WHAT IS BEING ASKED:
Each entry should be duplicated verbatim; its pictures should not be.

DATA RECORDS:
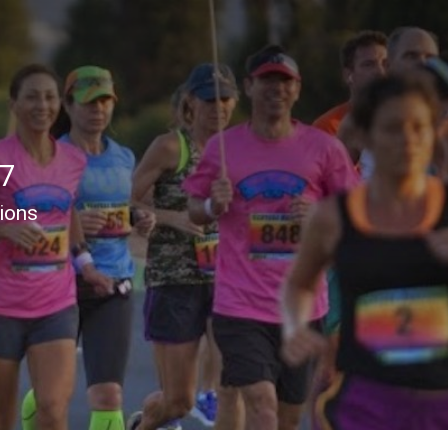
17
tions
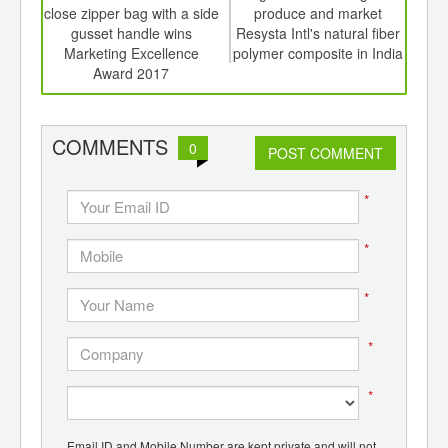
er of
close zipper bag with a side
produce and market
aid 
ging
gusset handle wins
Resysta Intl's natural fiber
ma
ints,
Marketing Excellence
polymer composite in India
ants,
Award 2017
d
COMMENTS
0
POST COMMENT
*
*
*
*
*
Email ID and Mobile Number are kept private and will not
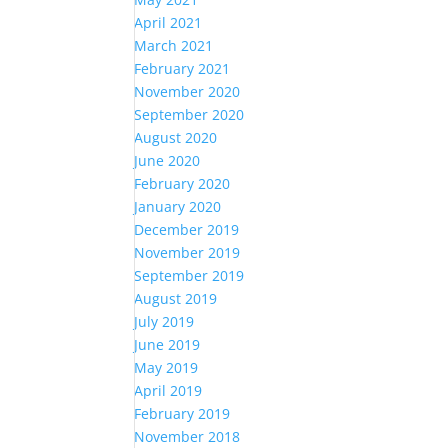
April 2021
March 2021
February 2021
November 2020
September 2020
August 2020
June 2020
February 2020
January 2020
December 2019
November 2019
September 2019
August 2019
July 2019
June 2019
May 2019
April 2019
February 2019
November 2018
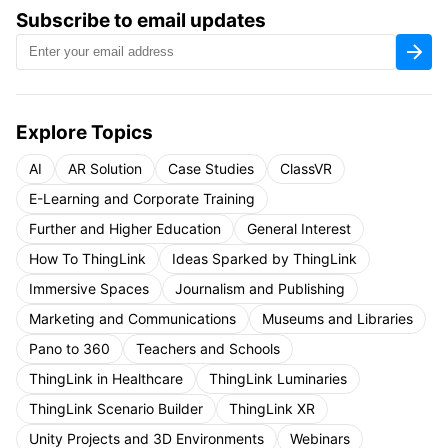
Subscribe to email updates
Explore Topics
AI
AR Solution
Case Studies
ClassVR
E-Learning and Corporate Training
Further and Higher Education
General Interest
How To ThingLink
Ideas Sparked by ThingLink
Immersive Spaces
Journalism and Publishing
Marketing and Communications
Museums and Libraries
Pano to 360
Teachers and Schools
ThingLink in Healthcare
ThingLink Luminaries
ThingLink Scenario Builder
ThingLink XR
Unity Projects and 3D Environments
Webinars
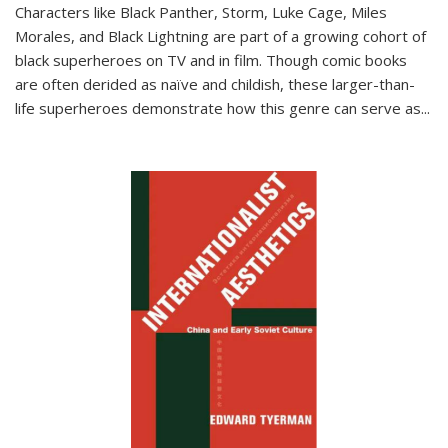
Characters like Black Panther, Storm, Luke Cage, Miles
Morales, and Black Lightning are part of a growing cohort of
black superheroes on TV and in film. Though comic books
are often derided as naïve and childish, these larger-than-
life superheroes demonstrate how this genre can serve as
...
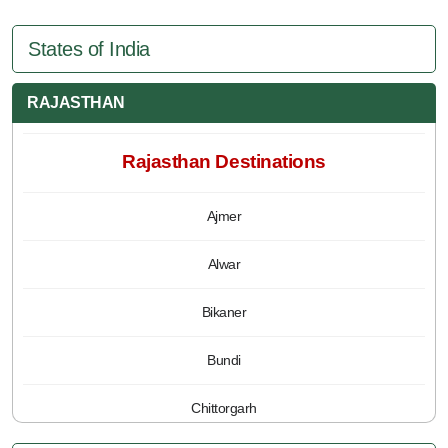
States of India
RAJASTHAN
Rajasthan Destinations
Ajmer
Alwar
Bikaner
Bundi
Chittorgarh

ANSWER TO THIS PROBLEM:
17
tions
er of
close zipper bag with a side
produce and market
aid 
ging
gusset handle wins
Resysta Intl's natural fiber
ma
ints,
Marketing Excellence
polymer composite in India
ants,
Award 2017
d
COMMENTS
0
POST COMMENT
*
*
*
*
*
Email ID and Mobile Number are kept private and will not
April 2021
March 2021
February 2021
November 2020
September 2020
August 2020
June 2020
February 2020
January 2020
December 2019
November 2019
September 2019
August 2019
July 2019
June 2019
May 2019
April 2019
February 2019
November 2018
Subscribe to email updates
Explore Topics
AI
AR Solution
Case Studies
ClassVR
E-Learning and Corporate Training
Further and Higher Education
General Interest
How To ThingLink
Ideas Sparked by ThingLink
Immersive Spaces
Journalism and Publishing
Marketing and Communications
Museums and Libraries
Pano to 360
Teachers and Schools
ThingLink in Healthcare
ThingLink Luminaries
ThingLink Scenario Builder
ThingLink XR
Unity Projects and 3D Environments
Webinars
Characters like Black Panther, Storm, Luke Cage, Miles
Morales, and Black Lightning are part of a growing cohort of
black superheroes on TV and in film. Though comic books
are often derided as naïve and childish, these larger-than-
life superheroes demonstrate how this genre can serve as
...
States of India
RAJASTHAN
Rajasthan Destinations
Ajmer
Alwar
Bikaner
Bundi
Chittorgarh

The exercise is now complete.